How Forex Works
The currency exchange rate is the rate at which one currency can be exchanged for another. It is always quoted in pairs like the EUR/USD (the Euro and the US Dollar). Exchange rates fluctuate based on economic factors like inflation, industrial production and geopolitical events. These factors will influence whether you buy or sell a currency pair.
Example of a Forex Trade:
The EUR/USD rate represents the number of US Dollars one Euro can purchase. If you believe that the Euro will increase in value against the US Dollar, you will buy Euros with US Dollars. If the exchange rate rises, you will sell the Euros back, making a profit.
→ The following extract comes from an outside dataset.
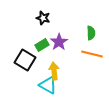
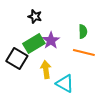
green rectangle: (42, 45) -> (34, 43), size x1.5
cyan triangle: (48, 85) -> (65, 83), moved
Please keep in mind that forex trading involves a high risk of loss.Why Trade Currencies?
Forex is the world's largest market, with about 3.2 trillion US dollars in daily volume and 24-hour market action. Some key differences between Forex and Equities markets are:
- Many firms don't charge commissions - you pay only the bid/ask spreads.
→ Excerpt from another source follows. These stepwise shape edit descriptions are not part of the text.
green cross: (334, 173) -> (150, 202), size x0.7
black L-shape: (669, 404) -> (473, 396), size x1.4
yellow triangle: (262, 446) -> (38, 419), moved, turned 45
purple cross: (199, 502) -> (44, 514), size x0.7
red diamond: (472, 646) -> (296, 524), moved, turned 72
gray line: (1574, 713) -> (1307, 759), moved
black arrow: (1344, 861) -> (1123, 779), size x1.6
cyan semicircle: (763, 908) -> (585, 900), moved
- There's 24 hour trading - you dictate when to trade and how to trade.
- You can trade on leverage, but this can magnify potential gains and losses.
- You can focus on picking from a few currencies rather than from 5000 stocks.
- Forex is accessible - you don't need a lot of money to get started.
Why Currency Trading Is Not For Everyone
Trading foreign exchange on margin carries a high level of risk, and may not be suitable for everyone. Before deciding to trade foreign exchange you should carefully consider your investment objectives, level of experience, and risk appetite. Remember, you could sustain a loss of some or all of your initial investment, which means that you should not invest money that you cannot afford to lose. If you have any doubts, it is advisable to seek advice from an independent financial advisor.